Instruction analysis framework

Description [En]

Problem

Currently, the open source RISC-V Instruction Set Architecture (ISA) is actively developing and gaining popularity. In the RISC-V community, the issue of optimizing programs specifically for this architecture is acute. In order to plan software migration, compiler developers and specialists optimizing particular sections of machine code in a non-trivial way manually need to understand which packages and utilities in popular GNU/Linux distributions on various platforms use, for example, vector extensions or instructions for speeding up encryption. This knowledge would help them understand how the compiler can be improved and in which programs there are sections of machine code that should be optimized manually for the RISC-V architecture.

In this context, it is also necessary to understand how the various GNU/Linux distributions are ready to migrate to RISC-V, that is, how the machine code of their packages is optimized and able to perform tasks in an effective manner.

To achieve this, a statistical analysis of the machine code is essential, namely, an analysis of the use of different types of machine instructions in the program code. However, the described problems are far from the only cases when such an analysis would be useful. Another example is the situation when the compiler developer needs to find out how the generated machine code of programs has changed in general after changes in the compiler.

This repository provides a framework that will make it much easier to answer such questions. On the one hand, it allows one to automate the collection of data on the machine instruction usage on different GNU/Linux distributions and architectures, and on the other hand, it provides a wide range of tools for statistical analysis and visualization of this data.

Getting started

To start using the capabilities of the framework, you need to

Make a fork of this repository.
Clone the fork.
Create and activate virtual environment.

[InstructionAnalysisFramework]$ python -m venv venv
[InstructionAnalysisFramework]$ source venv/bin/activate

Install requirements.

(venv) [InstructionAnalysisFramework]$ pip install -r requirements.txt

Data collection

A Python program was written to collect the data. It provides many options for configuration for the needs of particular users. In general, the program runs through certain files in parallel and tries to get an assembly listing of each file. If the attempt is successful, that is, the file contains the code, the path to the file and the number of all instructions found in it are recorded in a csv table, which is the result of the program. Program parameters determine which files program goes through. One can get acquainted with them as follows:

(venv) [...]$ python data_collection/data_collection.py --help

For example, one can run a program on all files that are available in the system as follows:

(venv) [...]$ python data_collection/data_collection.py -r <path to the table>

On different GNU/Linux distributions

In order for data collection to take place on different GNU/Linux distributions, regardless of which operating system is installed on the machine on which the program is running, the program is run in Docker containers. The dockerfiles folder contains dockerfiles for building images. They include the installation of a utility for obtaining assembly listings of programs, as well as the installation of all programs whose machine code data the user wants to get. This approach allows the framework to achieve extensibility — to add a distribution for scanning, one just needs to add the corresponding docker file.

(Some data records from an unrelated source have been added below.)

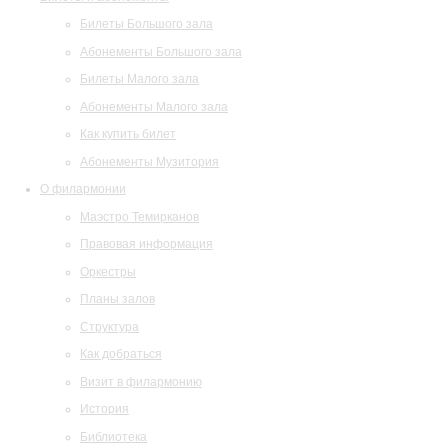
Билеты Большого зала
Абонементы Большого зала
Билеты Малого зала
Абонементы Малого зала
Как купить билет
Абонементы Музитория
О филармонии
Маэстро Темирканов
Правовая информация
Оркестры
Планы залов
Структура
Как добраться
Визит в филармонию
История
Библиотека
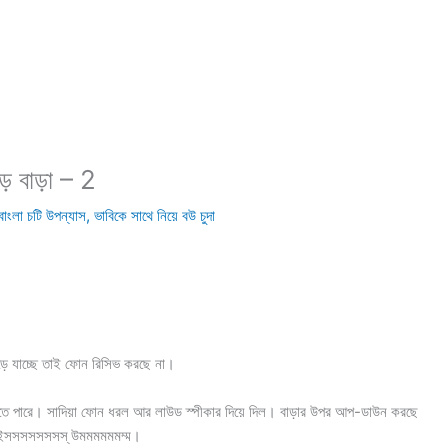
ড় বাড়া – 2
বাংলা চটি উপন্যাস
,
ভাবিকে সাথে নিয়ে বউ চুদা
কড়ে যাচ্ছে তাই ফোন রিসিভ করছে না।
তে পারে। সাদিয়া ফোন ধরল আর লাউড স্পীকার দিয়ে দিল। বাড়ার উপর আপ-ডাউন করছে
 ইসসসসসসসস্ উমমমমমমম্ম।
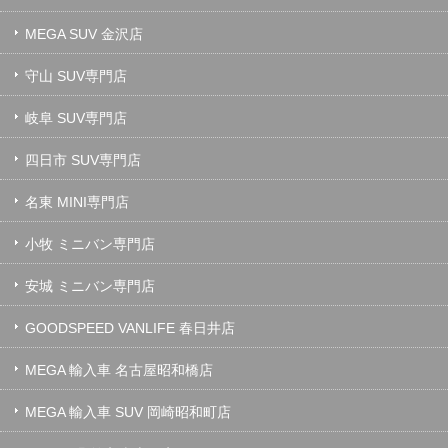
MEGA SUV 金沢店
守山 SUV専門店
岐阜 SUV専門店
四日市 SUV専門店
名東 MINI専門店
小牧 ミニバン専門店
安城 ミニバン専門店
GOODSPEED VANLIFE 春日井店
MEGA 輸入車 名古屋昭和橋店
MEGA 輸入車 SUV 岡崎昭和町店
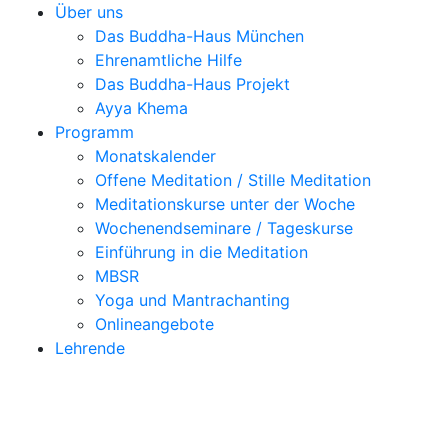
Über uns
Das Buddha-Haus München
Ehrenamtliche Hilfe
Das Buddha-Haus Projekt
Ayya Khema
Programm
Monatskalender
Offene Meditation / Stille Meditation
Meditationskurse unter der Woche
Wochenendseminare / Tageskurse
Einführung in die Meditation
MBSR
Yoga und Mantrachanting
Onlineangebote
Lehrende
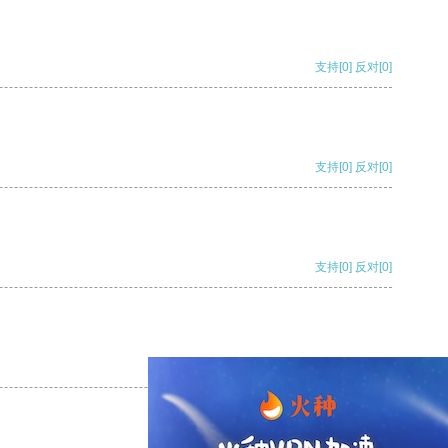
支持
[0]
反对
[0]
支持
[0]
反对
[0]
支持
[0]
反对
[0]
支持
[0]
反对
[0]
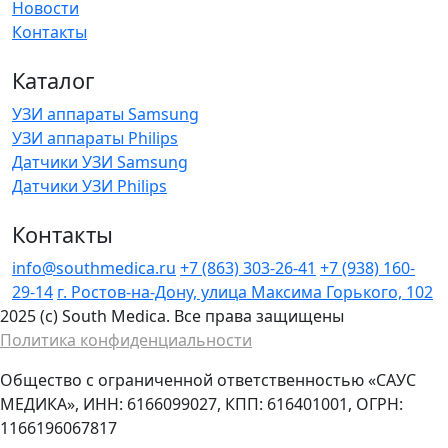
Новости
Контакты
Каталог
УЗИ аппараты Samsung
УЗИ аппараты Philips
Датчики УЗИ Samsung
Датчики УЗИ Philips
Контакты
info@southmedica.ru
+7 (863) 303-26-41
+7 (938) 160-
29-14
г. Ростов-на-Дону, улица Максима Горького, 102
2025 (c) South Medica. Все права защищены
Политика конфиденциальности
Общество с ограниченной ответственностью «САУС
МЕДИКА», ИНН: 6166099027, КПП: 616401001, ОГРН:
1166196067817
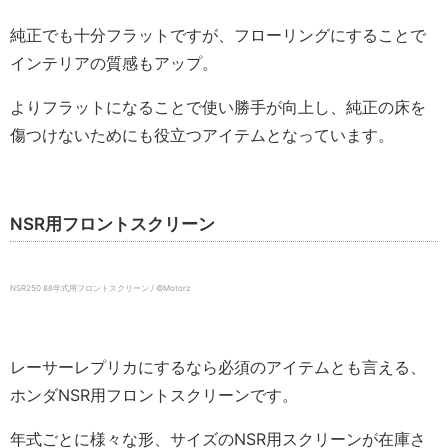
純正でも十分フラットですが、フローリングにすることで
インテリアの質感もアップ。
よりフラットになることで使い勝手が向上し、純正の床を
傷つけないためにも役立つアイテムとなっています。
NSR用フロントスクリーン
NSR250 88年式用フロントスクリーン / ©️Motorz
レーサーレプリカにするなら必須のアイテムとも言える、
ホンダNSR用フロントスクリーンです。
年式ごとに様々な形、サイズのNSR用スクリーンが在庫さ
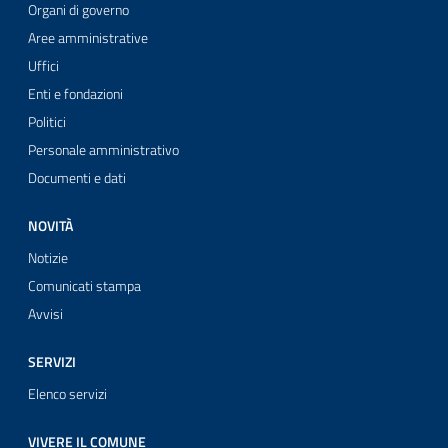
Organi di governo
Aree amministrative
Uffici
Enti e fondazioni
Politici
Personale amministrativo
Documenti e dati
NOVITÀ
Notizie
Comunicati stampa
Avvisi
SERVIZI
Elenco servizi
VIVERE IL COMUNE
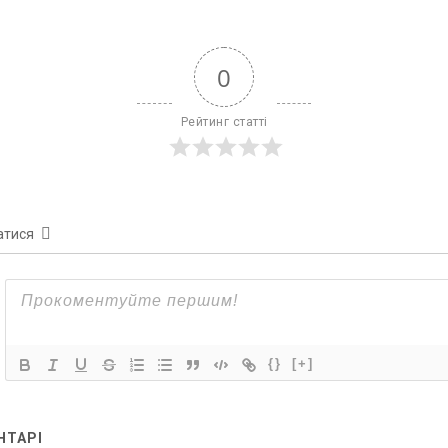
0
Рейтинг статті
атися
{}
[+]
НТАРІ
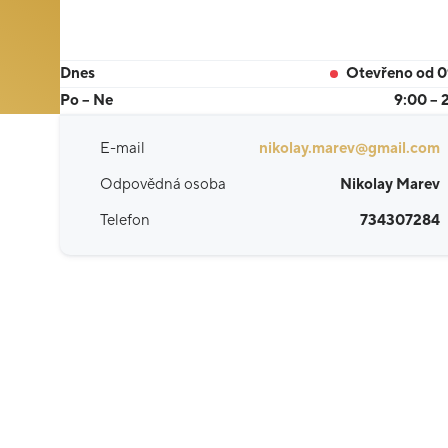
Dnes
Otevřeno od 
Po – Ne
9:00 – 
E-mail
nikolay.marev@gmail.com
Odpovědná osoba
Nikolay Marev
Telefon
734307284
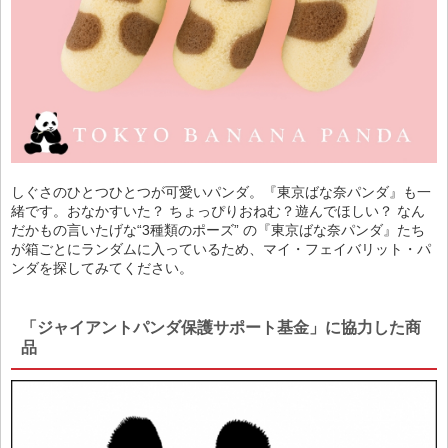
しぐさのひとつひとつが可愛いパンダ。『東京ばな奈パンダ』も一
緒です。おなかすいた？ ちょっぴりおねむ？遊んでほしい？ なん
だかもの言いたげな“3種類のポーズ” の『東京ばな奈パンダ』たち
が箱ごとにランダムに入っているため、マイ・フェイバリット・パ
ンダを探してみてください。
「ジャイアントパンダ保護サポート基金」に協力した商
品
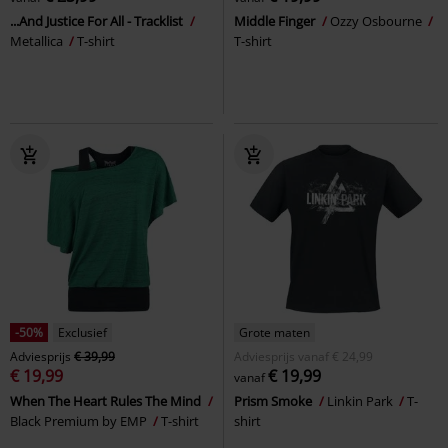
...And Justice For All - Tracklist
Middle Finger
Ozzy Osbourne
Metallica
T-shirt
T-shirt
-50%
Exclusief
Grote maten
Adviesprijs
€ 39,99
Adviesprijs
vanaf
€ 24,99
€ 19,99
€ 19,99
vanaf
When The Heart Rules The Mind
Prism Smoke
Linkin Park
T-
Black Premium by EMP
T-shirt
shirt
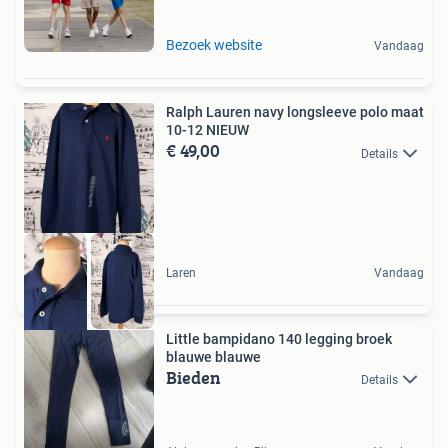
Bezoek website
Vandaag
Ralph Lauren navy longsleeve polo maat
10-12 NIEUW
€ 49,00
Details
Laren
Vandaag
Little bampidano 140 legging broek
blauwe blauwe
Bieden
Details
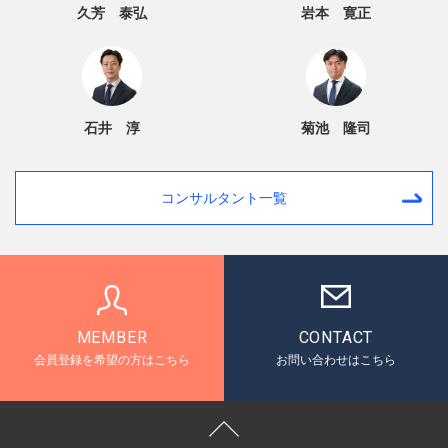
久芳 泰弘
岩本 寛正
石井 淳
菊池 隆司
コンサルタント一覧
MEMBER
CONTACT
会員登録を希望の方はこちら
お問い合わせはこちら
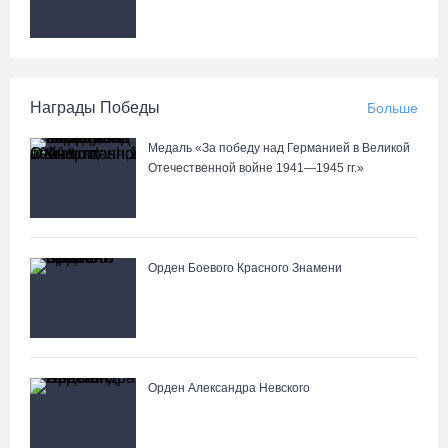
Награды Победы
Больше
Медаль «За победу над Германией в Великой
Отечественной войне 1941—1945 гг.»
Орден Боевого Красного Знамени
Орден Александра Невского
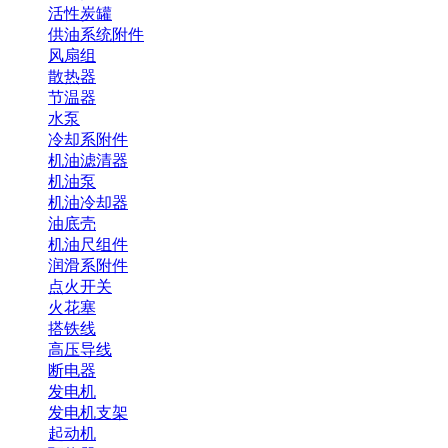
活性炭罐
供油系统附件
风扇组
散热器
节温器
水泵
冷却系附件
机油滤清器
机油泵
机油冷却器
油底壳
机油尺组件
润滑系附件
点火开关
火花塞
搭铁线
高压导线
断电器
发电机
发电机支架
起动机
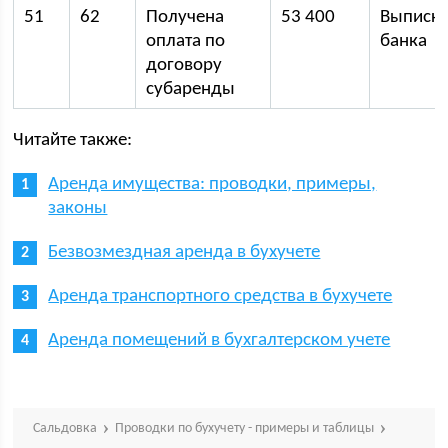
51
62
Получена
53 400
Выписк
оплата по
банка
договору
субаренды
Читайте также:
Аренда имущества: проводки, примеры,
законы
Безвозмездная аренда в бухучете
Аренда транспортного средства в бухучете
Аренда помещений в бухгалтерском учете
Сальдовка
Проводки по бухучету - примеры и таблицы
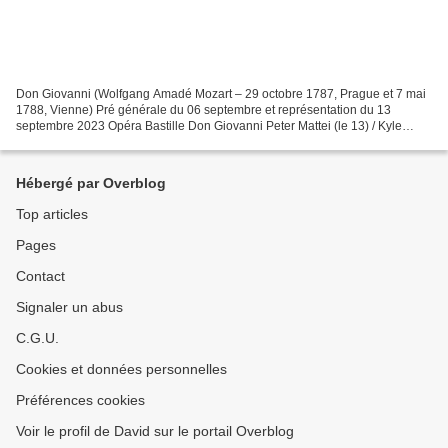
Don Giovanni (Wolfgang Amadé Mozart – 29 octobre 1787, Prague et 7 mai
1788, Vienne) Pré générale du 06 septembre et représentation du 13
septembre 2023 Opéra Bastille Don Giovanni Peter Mattei (le 13) / Kyle
Ketelsen (le 06) Donna Anna Adela Zaharia...
Hébergé par Overblog
Top articles
Pages
Contact
Signaler un abus
C.G.U.
Cookies et données personnelles
Préférences cookies
Voir le profil de David sur le portail Overblog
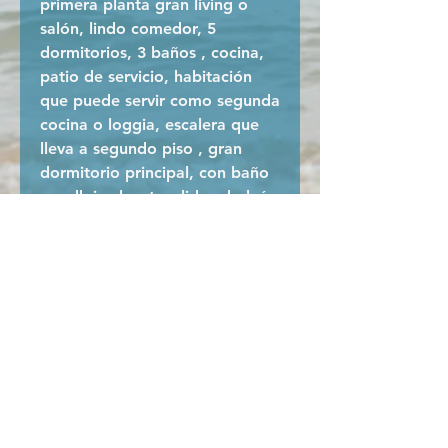
primera planta gran living o
salón, lindo comedor, 5
dormitorios, 3 baños , cocina,
patio de servicio, habitación
que puede servir como segunda
cocina o loggia, escalera que
lleva a segundo piso , gran
dormitorio principal, con baño
y walk in closet, salida a balcón
, espacios para sala de estar.
Ante jardín , estacionamiento
para tres vehículos. 507 m2
terreno, 321 m2 construidos.
Amplios espacios, maderas
nativas, original construcción y
distribución ,dos estufas
bosca.
Ubicado a pasos de
supermercados, colegios,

Data is collected using GitHub Actions in two stages (yml-file). First, the images are collected according to docker files and published in the repository on DockerHub. If the dockerfile has not been modified since the last GitHub Actions workflow, the image is not reassembled. At the next stage, data is collected on all distributions in parallel: in each distribution, an image is loaded from DockerHub, a Docker container is launched, and a program is run in it that generates a table with data. The resulting tables are stored in archives on GitHub Actions as workflow artifacts.

On different platforms

The framework provides the ability to scan disk images (now in .iso format), which allows one to collect data from different instruction set architectures (ISA). One can run a script to collect data from a disk image that is already downloaded, or use a script to scan the image by its URL. For example, one can collect data from an image by URL as follows:

(venv) [...]$ ./data_collection/url_iso_collection.sh <link to disk image> <table path>

In addition, data from disk images by their URL can be collected using GitHub Actions (yml-file). For this purpose, some information about the processed images is written to a special json file, in particular, the URL and objdump, which will be used in the data collection process. Then, the process on GitHub Actions, using an auxiliary Python program, reads data from a json file, installs the necessary utilities, downloads and scans disk images. The resulting tables are stored in archives on GitHub Actions as workflow artifacts.

Data analysis

Archives with tables are downloaded and analyzed in the Jupiter Notebook interactive environment both using standard functions provided by the pandas library and using functions provided by the framework. An example of such an analysis with a demonstration of some capabilities of the tool is presented in demo.ipynb. The functions for analysis and visualization are carefully documented. The documentation is published on GitHub Pages and is updated automatically when changes occur.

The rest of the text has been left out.